I feel it’s up to us to be the protection for the young people who cannot protect themselves. And we have seen this Government, previous Governments, and Governments before—for a long time—who have, with best of intentions, tried to have our children living in safe environments, but have failed. Just recently, over the last few years, we’ve seen report after report after report into Oranga Tamariki, and whatever it was called before it was called Oranga Tamariki, stating that they are not doing their job. They are not actually protecting our children and children are slipping through the cracks.
I mentioned the Oranga Tamariki Oversight Bill at the very beginning, because the select committee process ran side by side. Part of me is concerned that by changing this and getting rid of the safety net here for subsequent children, my concern is around the oversight process when things go wrong. So now we’ve got two bills that I feel are going to let our children down. It’s a scary thought. I have every belief that those within the select committee process that were sitting across the table from me are trying to do the right thing, but the unintended consequences are just far too damaging to ignore.

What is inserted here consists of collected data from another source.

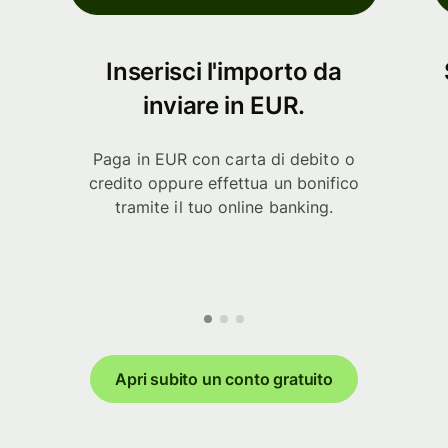
Inserisci l'importo da
inviare in EUR.
Paga in EUR con carta di debito o
credito oppure effettua un bonifico
tramite il tuo online banking.
Apri subito un conto gratuito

Now, I’ve heard that social workers will still have the ability to act if a report of concern is made. I think I heard it mentioned on this side of the House previously that that’s after the fact. It’s after the fact that somebody has seen something that they feel they need to report. And from experience, it takes a lot for somebody to report. It’s not just somebody thinking, “Oh, maybe something’s wrong.” It takes a lot for somebody to put in a report of concern. Then once you put in the report of concern, what is the process after that? Recent reports have shown us that even if someone has put in a report of concern, there’s no guarantee that that report of concern is going to be followed up. There’s no guarantee that that report of concern is going to be taken seriously. Whereas if we have an automatic mandatory check, it’s there, it’s in place, and it has to be done and we know it will be done. And we’re not relying on an after the fact report of concern when we may be too late.
Can we afford not to have this safety net? Whether or not it’s an inconvenience to parents, hapū, iwi, and children that have come before, is that inconvenience worth saving a life for? In my mind, it is. Because a child can never get their life back if they pass away. We can say sorry as much as we like, but that’s not going to bring back a child that loses their life or ends up with a lifetime of disability because a safety net that may be a bit inconvenient for our system is taken away.

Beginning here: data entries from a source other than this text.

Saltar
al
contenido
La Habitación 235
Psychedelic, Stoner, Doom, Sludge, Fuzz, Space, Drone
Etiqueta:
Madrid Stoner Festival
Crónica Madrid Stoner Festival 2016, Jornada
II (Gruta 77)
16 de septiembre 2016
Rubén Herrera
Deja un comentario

I have huge concerns about the potential risk we are putting these children in. Through best of intentions, I hear that we’ve got to rebuild the faith and trust of families, iwi, and hapū. Surely, it’s the other way round. Surely they should rebuild their trust in the State to show that they are capable of looking after these children. There should be some kind of accountability for bad behaviour and terrible behaviour when it comes to our children. We are losing too many children and we’re making too many excuses for the bad behaviour of these parents.
I hear that a lot of parents that have ended up in these situations have been victims of abuse themselves. I’m sorry about that; that should never have happened. But it is also not an excuse to let people get away with creating more victims. Because when does this cycle break? When do we break the cycle of abuse and harm to our children? When do we say it’s not OK and we’re going to make sure that this doesn’t happen to another child?

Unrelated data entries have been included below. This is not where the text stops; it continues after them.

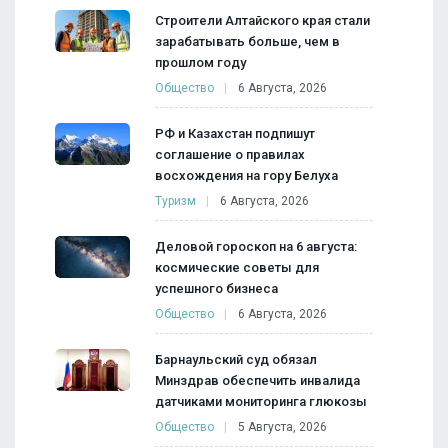
Строители Алтайского края стали
зарабатывать больше, чем в
прошлом году
Общество
6 Августа, 2026
РФ и Казахстан подпишут
соглашение о правилах
восхождения на гору Белуха
Туризм
6 Августа, 2026
Деловой гороскоп на 6 августа:
космические советы для
успешного бизнеса
Общество
6 Августа, 2026
Барнаульский суд обязал
Минздрав обеспечить инвалида
датчиками мониторинга глюкозы
Общество
5 Августа, 2026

This bill does not do that. It actually puts our children at more risk. So we oppose this bill and hope that the Government can come forward with some better legislation in the future.
Dr LIZ CRAIG (Labour): Thank you, Mr Speaker. It’s a real pleasure to stand and speak in support of this bill, because what this bill does by repealing the subsequent child provisions—partially repealing them—is it basically means that social workers can get on and do what they do best, and that is use their skills and expertise to walk alongside families and children, and also to support those parents who’ve decided that they’re going to turn the situation around and do the best by their subsequent child.
I think we’ve heard in the House tonight about the really negative impacts that these provisions have had on parents’ ability to bond with their subsequent children, but also social workers to be able to work with whānau to ensure the best outcomes for children. But this bill also has safeguards, and I think it’s basic social work practice—walking alongside families is one aspect, but, also, making sure that we retain the subsequent child provision for parents or caregivers who’ve been convicted of the death of a child in their care. So making sure that we get that balance right.
I think it’s an important bill, and it’ll make a difference to a small number of children, but a very important group of children, in our country. I commend this bill to the House.
HARETE HIPANGO (National): Every child’s life matters. That’s where my focus and attention is for this debate, and has been right throughout the series of debates on the Oranga Tamariki Amendment Bill.
I have no pleasure or delight in taking this call, because what I’ve heard consistently coming from the other side, the Government who is charged responsibility, the Minister for Children, charged responsibility, for the welfare, the best interests, the wellbeing, the paramountcy of our New Zealand children’s lives has not been the priority in this debate. What I’m hearing, what New Zealanders are hearing, is that the subsequent child provision is being amended to satisfy and suit social work practice and parental rights. The whole point and focus of this debate has been charged and focused wrongly.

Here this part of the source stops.